§ Task prompt
Return the full set of entries precisely. Do not carry over any pictures.

§ Material provided
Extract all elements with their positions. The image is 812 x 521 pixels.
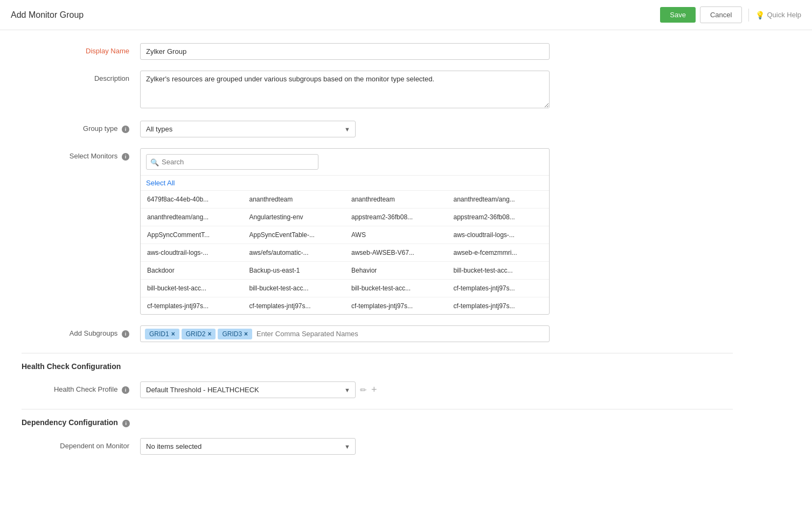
form-content: Display Name Description Zylker's resour… bbox=[0, 30, 754, 478]
monitor-search-area: 🔍 bbox=[141, 149, 549, 176]
health-check-profile-label: Health Check Profile i bbox=[22, 381, 140, 394]
list-item[interactable]: awseb-e-fcemzmmri... bbox=[447, 244, 550, 262]
list-item[interactable]: Backup-us-east-1 bbox=[243, 262, 345, 280]
top-bar-actions: Save Cancel 💡 Quick Help bbox=[660, 6, 801, 23]
display-name-label: Display Name bbox=[22, 43, 140, 55]
health-profile-row: Default Threshold - HEALTHCHECK ▼ ✏ + bbox=[140, 381, 550, 398]
description-control: Zylker's resources are grouped under var… bbox=[140, 71, 550, 110]
dependent-monitor-select-wrapper: No items selected ▼ bbox=[140, 438, 356, 455]
tag-remove-grid3[interactable]: × bbox=[244, 330, 248, 338]
monitor-picker: 🔍 Select All 6479f8ac-44eb-40b... ananth… bbox=[140, 148, 550, 315]
list-item[interactable]: AppSyncEventTable-... bbox=[243, 226, 345, 244]
list-item[interactable]: aws/efs/automatic-... bbox=[243, 244, 345, 262]
description-row: Description Zylker's resources are group… bbox=[22, 71, 733, 110]
tag-label: GRID2 bbox=[186, 330, 206, 338]
list-item[interactable]: 6479f8ac-44eb-40b... bbox=[141, 191, 243, 209]
list-item[interactable]: aws-cloudtrail-logs-... bbox=[447, 226, 550, 244]
add-subgroups-label: Add Subgroups i bbox=[22, 325, 140, 338]
group-type-select[interactable]: All types AWS Azure GCP bbox=[140, 121, 356, 137]
tag-remove-grid1[interactable]: × bbox=[171, 330, 175, 338]
dependent-monitor-label: Dependent on Monitor bbox=[22, 438, 140, 450]
list-item[interactable]: awseb-AWSEB-V67... bbox=[345, 244, 447, 262]
quick-help-button[interactable]: 💡 Quick Help bbox=[755, 11, 801, 19]
list-item[interactable]: appstream2-36fb08... bbox=[345, 209, 447, 226]
list-item[interactable]: ananthredteam bbox=[243, 191, 345, 209]
group-type-select-wrapper: All types AWS Azure GCP ▼ bbox=[140, 121, 356, 137]
list-item[interactable]: bill-bucket-test-acc... bbox=[447, 262, 550, 280]
list-item[interactable]: cf-templates-jntj97s... bbox=[141, 297, 243, 314]
display-name-input[interactable] bbox=[140, 43, 550, 60]
health-check-info-icon: i bbox=[122, 386, 129, 394]
dependent-monitor-select[interactable]: No items selected bbox=[140, 438, 356, 455]
display-name-control bbox=[140, 43, 550, 60]
monitor-search-input[interactable] bbox=[146, 154, 318, 170]
health-check-profile-row: Health Check Profile i Default Threshold… bbox=[22, 381, 733, 398]
group-type-control: All types AWS Azure GCP ▼ bbox=[140, 121, 550, 137]
description-input[interactable]: Zylker's resources are grouped under var… bbox=[140, 71, 550, 108]
list-item[interactable]: appstream2-36fb08... bbox=[447, 209, 550, 226]
dependent-monitor-control: No items selected ▼ bbox=[140, 438, 550, 455]
dependent-monitor-row: Dependent on Monitor No items selected ▼ bbox=[22, 438, 733, 455]
search-icon: 🔍 bbox=[150, 158, 159, 166]
list-item[interactable]: AppSyncCommentT... bbox=[141, 226, 243, 244]
edit-icon[interactable]: ✏ bbox=[360, 385, 367, 395]
subgroups-input[interactable] bbox=[254, 328, 545, 339]
dependency-section-header: Dependency Configuration i bbox=[22, 409, 733, 434]
monitor-list: 6479f8ac-44eb-40b... ananthredteam anant… bbox=[141, 190, 549, 314]
list-item[interactable]: AWS bbox=[345, 226, 447, 244]
list-item[interactable]: ananthredteam/ang... bbox=[141, 209, 243, 226]
group-type-info-icon: i bbox=[122, 126, 129, 133]
select-all-link[interactable]: Select All bbox=[141, 176, 549, 190]
subgroups-input-wrapper: GRID1 × GRID2 × GRID3 × bbox=[140, 325, 550, 342]
select-monitors-control: 🔍 Select All 6479f8ac-44eb-40b... ananth… bbox=[140, 148, 550, 315]
list-item[interactable]: ananthredteam/ang... bbox=[447, 191, 550, 209]
list-item[interactable]: cf-templates-jntj97s... bbox=[345, 297, 447, 314]
save-button[interactable]: Save bbox=[660, 7, 696, 23]
cancel-button[interactable]: Cancel bbox=[700, 6, 742, 23]
list-item[interactable]: bill-bucket-test-acc... bbox=[243, 280, 345, 297]
list-item[interactable]: ananthredteam bbox=[345, 191, 447, 209]
list-item[interactable]: Behavior bbox=[345, 262, 447, 280]
description-label: Description bbox=[22, 71, 140, 82]
subgroup-tag-grid2: GRID2 × bbox=[182, 329, 216, 339]
group-type-label: Group type i bbox=[22, 121, 140, 133]
page-title: Add Monitor Group bbox=[11, 10, 84, 20]
dependency-info-icon: i bbox=[122, 420, 130, 427]
tag-label: GRID1 bbox=[149, 330, 169, 338]
select-monitors-info-icon: i bbox=[122, 153, 129, 161]
list-item[interactable]: aws-cloudtrail-logs-... bbox=[141, 244, 243, 262]
list-item[interactable]: Backdoor bbox=[141, 262, 243, 280]
list-item[interactable]: cf-templates-jntj97s... bbox=[447, 280, 550, 297]
subgroup-tag-grid3: GRID3 × bbox=[218, 329, 252, 339]
add-icon[interactable]: + bbox=[371, 384, 377, 395]
tag-label: GRID3 bbox=[222, 330, 242, 338]
add-subgroups-row: Add Subgroups i GRID1 × GRID2 × GRID3 × bbox=[22, 325, 733, 342]
add-subgroups-control: GRID1 × GRID2 × GRID3 × bbox=[140, 325, 550, 342]
subgroups-info-icon: i bbox=[122, 330, 129, 338]
list-item[interactable]: cf-templates-jntj97s... bbox=[243, 297, 345, 314]
bulb-icon: 💡 bbox=[755, 11, 765, 19]
list-item[interactable]: cf-templates-jntj97s... bbox=[447, 297, 550, 314]
health-check-section-header: Health Check Configuration bbox=[22, 353, 733, 377]
search-input-wrapper: 🔍 bbox=[146, 154, 318, 170]
list-item[interactable]: bill-bucket-test-acc... bbox=[345, 280, 447, 297]
health-check-select-wrapper: Default Threshold - HEALTHCHECK ▼ bbox=[140, 381, 356, 398]
list-item[interactable]: Angulartesting-env bbox=[243, 209, 345, 226]
tag-remove-grid2[interactable]: × bbox=[207, 330, 211, 338]
select-monitors-label: Select Monitors i bbox=[22, 148, 140, 161]
top-bar: Add Monitor Group Save Cancel 💡 Quick He… bbox=[0, 0, 812, 30]
select-monitors-row: Select Monitors i 🔍 Select All 6479f8ac-… bbox=[22, 148, 733, 315]
group-type-row: Group type i All types AWS Azure GCP ▼ bbox=[22, 121, 733, 137]
health-check-profile-control: Default Threshold - HEALTHCHECK ▼ ✏ + bbox=[140, 381, 550, 398]
health-check-select[interactable]: Default Threshold - HEALTHCHECK bbox=[140, 381, 356, 398]
subgroup-tag-grid1: GRID1 × bbox=[145, 329, 179, 339]
list-item[interactable]: bill-bucket-test-acc... bbox=[141, 280, 243, 297]
display-name-row: Display Name bbox=[22, 43, 733, 60]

§ Answer to the exercise
Extract all elements with their positions. The image is 812 x 521 pixels.
form-content: Display Name Description Zylker's resour… bbox=[0, 30, 754, 478]
monitor-search-area: 🔍 bbox=[141, 149, 549, 176]
health-check-profile-label: Health Check Profile i bbox=[22, 381, 140, 394]
list-item[interactable]: awseb-e-fcemzmmri... bbox=[447, 244, 550, 262]
list-item[interactable]: Backup-us-east-1 bbox=[243, 262, 345, 280]
top-bar-actions: Save Cancel 💡 Quick Help bbox=[660, 6, 801, 23]
display-name-label: Display Name bbox=[22, 43, 140, 55]
health-profile-row: Default Threshold - HEALTHCHECK ▼ ✏ + bbox=[140, 381, 550, 398]
description-control: Zylker's resources are grouped under var… bbox=[140, 71, 550, 110]
dependent-monitor-select-wrapper: No items selected ▼ bbox=[140, 438, 356, 455]
tag-remove-grid3[interactable]: × bbox=[244, 330, 248, 338]
monitor-picker: 🔍 Select All 6479f8ac-44eb-40b... ananth… bbox=[140, 148, 550, 315]
list-item[interactable]: AppSyncEventTable-... bbox=[243, 226, 345, 244]
list-item[interactable]: aws/efs/automatic-... bbox=[243, 244, 345, 262]
description-row: Description Zylker's resources are group… bbox=[22, 71, 733, 110]
tag-label: GRID2 bbox=[186, 330, 206, 338]
list-item[interactable]: 6479f8ac-44eb-40b... bbox=[141, 191, 243, 209]
list-item[interactable]: aws-cloudtrail-logs-... bbox=[447, 226, 550, 244]
add-subgroups-label: Add Subgroups i bbox=[22, 325, 140, 338]
group-type-select[interactable]: All types AWS Azure GCP bbox=[140, 121, 356, 137]
tag-remove-grid1[interactable]: × bbox=[171, 330, 175, 338]
dependent-monitor-label: Dependent on Monitor bbox=[22, 438, 140, 450]
list-item[interactable]: awseb-AWSEB-V67... bbox=[345, 244, 447, 262]
quick-help-button[interactable]: 💡 Quick Help bbox=[755, 11, 801, 19]
list-item[interactable]: appstream2-36fb08... bbox=[345, 209, 447, 226]
list-item[interactable]: ananthredteam bbox=[243, 191, 345, 209]
group-type-select-wrapper: All types AWS Azure GCP ▼ bbox=[140, 121, 356, 137]
list-item[interactable]: bill-bucket-test-acc... bbox=[447, 262, 550, 280]
list-item[interactable]: cf-templates-jntj97s... bbox=[141, 297, 243, 314]
display-name-input[interactable] bbox=[140, 43, 550, 60]
health-check-info-icon: i bbox=[122, 386, 129, 394]
dependent-monitor-select[interactable]: No items selected bbox=[140, 438, 356, 455]
display-name-control bbox=[140, 43, 550, 60]
monitor-search-input[interactable] bbox=[146, 154, 318, 170]
health-check-profile-row: Health Check Profile i Default Threshold… bbox=[22, 381, 733, 398]
group-type-control: All types AWS Azure GCP ▼ bbox=[140, 121, 550, 137]
description-input[interactable]: Zylker's resources are grouped under var… bbox=[140, 71, 550, 108]
list-item[interactable]: appstream2-36fb08... bbox=[447, 209, 550, 226]
dependent-monitor-control: No items selected ▼ bbox=[140, 438, 550, 455]
dependent-monitor-row: Dependent on Monitor No items selected ▼ bbox=[22, 438, 733, 455]
search-icon: 🔍 bbox=[150, 158, 159, 166]
list-item[interactable]: AppSyncCommentT... bbox=[141, 226, 243, 244]
edit-icon[interactable]: ✏ bbox=[360, 385, 367, 395]
subgroups-input[interactable] bbox=[254, 328, 545, 339]
dependency-section-header: Dependency Configuration i bbox=[22, 409, 733, 434]
monitor-list: 6479f8ac-44eb-40b... ananthredteam anant… bbox=[141, 190, 549, 314]
list-item[interactable]: AWS bbox=[345, 226, 447, 244]
list-item[interactable]: ananthredteam/ang... bbox=[141, 209, 243, 226]
group-type-info-icon: i bbox=[122, 126, 129, 133]
select-all-link[interactable]: Select All bbox=[141, 176, 549, 190]
subgroups-input-wrapper: GRID1 × GRID2 × GRID3 × bbox=[140, 325, 550, 342]
select-monitors-control: 🔍 Select All 6479f8ac-44eb-40b... ananth… bbox=[140, 148, 550, 315]
list-item[interactable]: ananthredteam/ang... bbox=[447, 191, 550, 209]
list-item[interactable]: cf-templates-jntj97s... bbox=[345, 297, 447, 314]
save-button[interactable]: Save bbox=[660, 7, 696, 23]
cancel-button[interactable]: Cancel bbox=[700, 6, 742, 23]
list-item[interactable]: bill-bucket-test-acc... bbox=[243, 280, 345, 297]
list-item[interactable]: ananthredteam bbox=[345, 191, 447, 209]
list-item[interactable]: Behavior bbox=[345, 262, 447, 280]
description-label: Description bbox=[22, 71, 140, 82]
subgroup-tag-grid2: GRID2 × bbox=[182, 329, 216, 339]
group-type-label: Group type i bbox=[22, 121, 140, 133]
page-title: Add Monitor Group bbox=[11, 10, 84, 20]
dependency-info-icon: i bbox=[122, 420, 130, 427]
tag-label: GRID1 bbox=[149, 330, 169, 338]
select-monitors-info-icon: i bbox=[122, 153, 129, 161]
list-item[interactable]: aws-cloudtrail-logs-... bbox=[141, 244, 243, 262]
list-item[interactable]: Backdoor bbox=[141, 262, 243, 280]
list-item[interactable]: cf-templates-jntj97s... bbox=[447, 280, 550, 297]
subgroup-tag-grid3: GRID3 × bbox=[218, 329, 252, 339]
add-icon[interactable]: + bbox=[371, 384, 377, 395]
tag-label: GRID3 bbox=[222, 330, 242, 338]
add-subgroups-row: Add Subgroups i GRID1 × GRID2 × GRID3 × bbox=[22, 325, 733, 342]
add-subgroups-control: GRID1 × GRID2 × GRID3 × bbox=[140, 325, 550, 342]
subgroups-info-icon: i bbox=[122, 330, 129, 338]
list-item[interactable]: cf-templates-jntj97s... bbox=[243, 297, 345, 314]
bulb-icon: 💡 bbox=[755, 11, 765, 19]
list-item[interactable]: cf-templates-jntj97s... bbox=[447, 297, 550, 314]
health-check-section-header: Health Check Configuration bbox=[22, 353, 733, 377]
search-input-wrapper: 🔍 bbox=[146, 154, 318, 170]
list-item[interactable]: bill-bucket-test-acc... bbox=[345, 280, 447, 297]
health-check-select-wrapper: Default Threshold - HEALTHCHECK ▼ bbox=[140, 381, 356, 398]
list-item[interactable]: Angulartesting-env bbox=[243, 209, 345, 226]
tag-remove-grid2[interactable]: × bbox=[207, 330, 211, 338]
select-monitors-label: Select Monitors i bbox=[22, 148, 140, 161]
top-bar: Add Monitor Group Save Cancel 💡 Quick He… bbox=[0, 0, 812, 30]
select-monitors-row: Select Monitors i 🔍 Select All 6479f8ac-… bbox=[22, 148, 733, 315]
group-type-row: Group type i All types AWS Azure GCP ▼ bbox=[22, 121, 733, 137]
health-check-profile-control: Default Threshold - HEALTHCHECK ▼ ✏ + bbox=[140, 381, 550, 398]
health-check-select[interactable]: Default Threshold - HEALTHCHECK bbox=[140, 381, 356, 398]
subgroup-tag-grid1: GRID1 × bbox=[145, 329, 179, 339]
list-item[interactable]: bill-bucket-test-acc... bbox=[141, 280, 243, 297]
display-name-row: Display Name bbox=[22, 43, 733, 60]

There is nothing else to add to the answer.